Friday, April 2, 2010

Crash

It is one of those rare days when I can leave the office early. Midday sunshine and traffic is light as I snake my way out of the city. Life is good when your job is done, the customer is happy, and you are on your motor bike to spend the afternoon at home.

I turn the Honda left into the long run up to the fork at the station and check my rear view mirror. Nothing following me and the road is clear ahead. I relax and shift up through second and third. It will be a clear run past the station and up the hill to the heath.

A car in the distance approaches the fork from the left. It slows down and stops as it should, and I can see its right indicator flashing. I’m still quarter of a mile away, so there’s plenty of time for it to make its turn across my path. Except it doesn’t - it just sits there, indicator flashing.

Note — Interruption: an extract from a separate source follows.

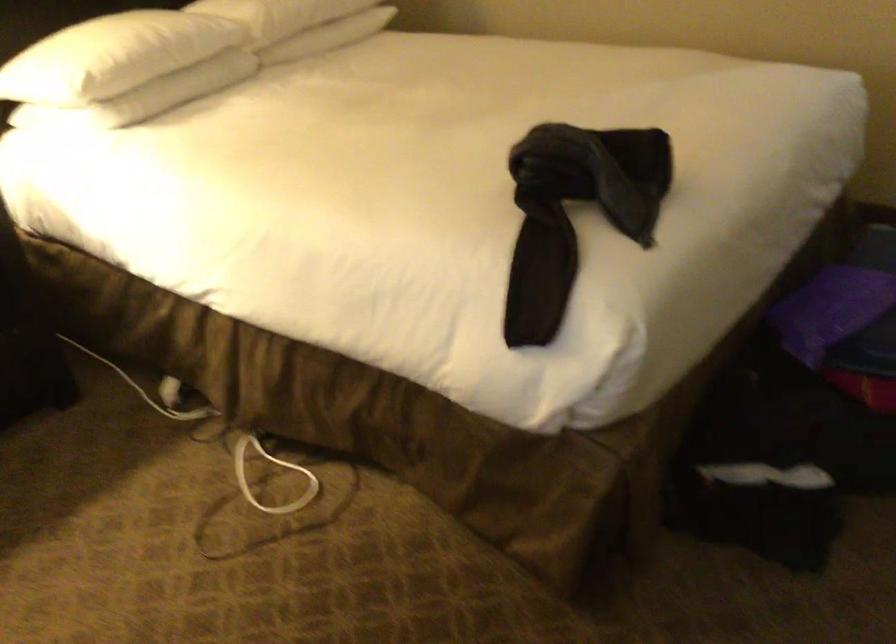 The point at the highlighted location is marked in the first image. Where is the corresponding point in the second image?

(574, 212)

It’s a fork junction with my right of way. But I’m cautious and double check that my left indicator is off. It is. No problem then. Strange the car hasn’t moved.

I’m passing across the front of the stationary car when it moves out and broadsides me. There is a fraction of time before that in which my left leg reflexes up out of the way. The lights go out.

My eyes open. I’m on my back, motionless, feeling nothing, waking into a dream. There is an ambulance close by, back doors wide open, casting a shadow over me. A paramedic is cutting the strap of my helmet. It’s too late to tell him no, don’t do that. I’m coming around, slowly moving my toes, my fingers, lifting and relaxing each knee, and raising my forearms. I’m working, but my head has a soft buzzing sound that isn’t unpleasant.

I’m told to lie still. My helmet is removed by someone else. I’m all right, I say. Let me try to get up. I start raising myself. It works, I’m sitting up. Let me stand up. They help me to my feet and want to know if I am feeling good. Yes I’m OK, no problem, and no, I don’t want to go to hospital for a check up. I look around, and see onlookers, the crumpled wreck of my bike, and two policemen talking to a man by the car that hit me.

The police walk over, take my name and address. Everything is happening so slowly. The ambulance moves away as the policemen drag my bike off the road onto the pavement. Then the police aren’t there anymore. The crowd dissolves, and I am alone with my buzzing noise and my bike. I walk into a shop and ask to use the phone to call home.

A neighbour answers. She is baby-sitting. She says she will get someone else to look after the kids and come pick me up. I’m in a dream, sitting on the kerb by my bike, not thinking about anything, waiting. She arrives in that big estate of hers, big enough for me to haul my bike on board.

We arrive home. The kitchen door in from the drive is wide open and the room is crowded. I see my wife and kids, my mother, the neighbours, their kids, and good friends who should be at work now, but have rushed here. And my dog is jumping up on me.

I sit down at my kitchen table, and big silent tears start pouring out of me. Because I know what might have been, and because I’m home, where I’m not alone.